Systems biology in individuals and populations
One of the great challenges for 21st century medicine is to deliver effective therapies that are tailored to the exact biology or biological state of an individual to enable so‐called ‘personalized healthcare solutions’. Ideally, this would involve a system of patient evaluation that would tell clinicians the correct drug, dose or intervention for any individual before the start of therapy. A practical approach to this evaluation is the concept of patient stratification in which individuals are biologically subclassified (classically according to some genetic features) and biofeatures modelled in relation to outcome. In principle, such stratification for personalized therapy can be applied to drug safety and efficacy modelling and to more general healthcare paradigms involving optimized nutrition and lifestyle management.

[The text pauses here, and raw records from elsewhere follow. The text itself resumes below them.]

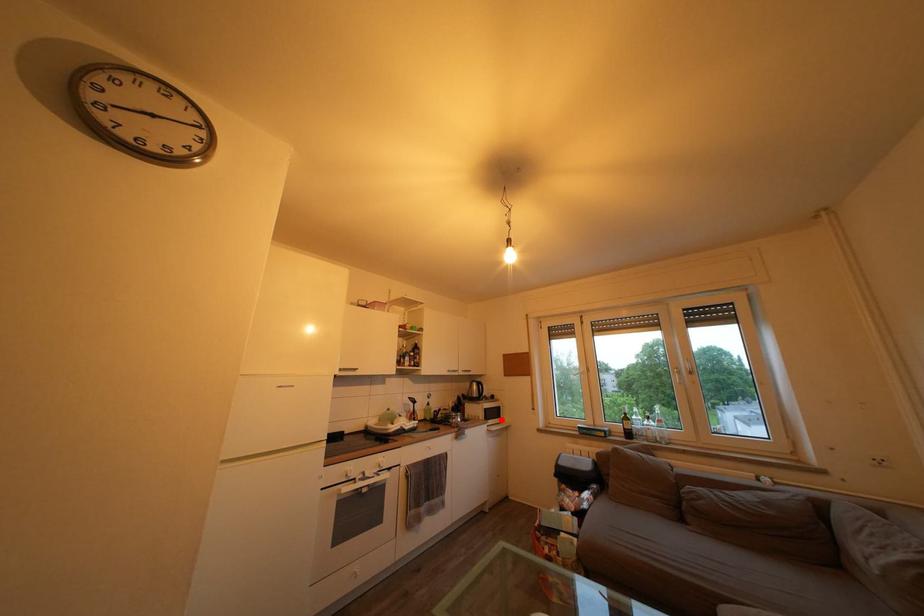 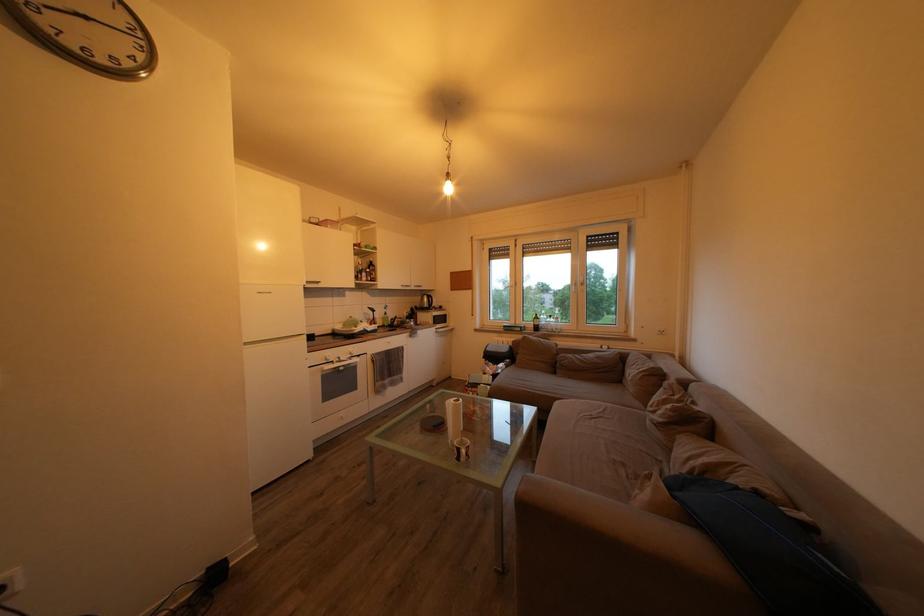 Where in the second image is the point corresponding to the highlighted location from the first image?

(448, 326) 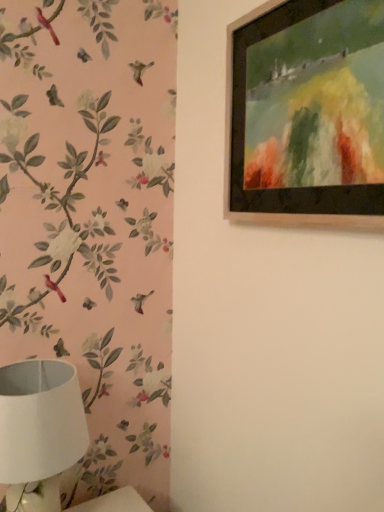 Question: Does wooden picture frame at upper right appear on the right side of white matte lampshade at lower left?

Choices:
 (A) yes
 (B) no

Answer: (A)

Question: Is wooden picture frame at upper right in front of white matte lampshade at lower left?

Choices:
 (A) no
 (B) yes

Answer: (B)

Question: Does wooden picture frame at upper right have a larger size compared to white matte lampshade at lower left?

Choices:
 (A) yes
 (B) no

Answer: (B)

Question: Is wooden picture frame at upper right to the left of white matte lampshade at lower left from the viewer's perspective?

Choices:
 (A) no
 (B) yes

Answer: (A)

Question: From the image's perspective, does wooden picture frame at upper right appear higher than white matte lampshade at lower left?

Choices:
 (A) yes
 (B) no

Answer: (A)

Question: Is wooden picture frame at upper right positioned with its back to white matte lampshade at lower left?

Choices:
 (A) yes
 (B) no

Answer: (B)

Question: From a real-world perspective, is white matte lampshade at lower left below wooden picture frame at upper right?

Choices:
 (A) yes
 (B) no

Answer: (A)

Question: Does white matte lampshade at lower left have a greater height compared to wooden picture frame at upper right?

Choices:
 (A) yes
 (B) no

Answer: (B)

Question: From the image's perspective, is white matte lampshade at lower left under wooden picture frame at upper right?

Choices:
 (A) no
 (B) yes

Answer: (B)

Question: Is wooden picture frame at upper right surrounded by white matte lampshade at lower left?

Choices:
 (A) no
 (B) yes

Answer: (A)

Question: Is white matte lampshade at lower left completely or partially outside of wooden picture frame at upper right?

Choices:
 (A) no
 (B) yes

Answer: (B)

Question: Considering the relative positions of white matte lampshade at lower left and wooden picture frame at upper right in the image provided, is white matte lampshade at lower left to the right of wooden picture frame at upper right from the viewer's perspective?

Choices:
 (A) no
 (B) yes

Answer: (A)

Question: In the image, is wooden picture frame at upper right positioned in front of or behind white matte lampshade at lower left?

Choices:
 (A) front
 (B) behind

Answer: (A)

Of course, truly personalized treatments, even if they can be developed and applied widely, will lamentably always be a luxury of the worlds' richest citizens and nations. So in some respects, personalized healthcare might appear to be at the opposite end of the medical spectrum to the subject of epidemiology in which disease risk factors and disease incidence are studied in populations rich and poor alike. Systems biology provides us with a common language for both describing and modelling the integrated action of regulatory networks at many levels of biological organization from the subcellular through cell, tissue and organ right up to the whole organism. The relatively new science of molecular epidemiology concerns the measurement of the fundamental biochemical factors that underlie population disease demography and understanding ‘the health of nations’ and this subject naturally lends it to systems biology approaches. Hence, systems biology is certain to have in future a major role in both the development of personalized medicine and in molecular epidemiological studies.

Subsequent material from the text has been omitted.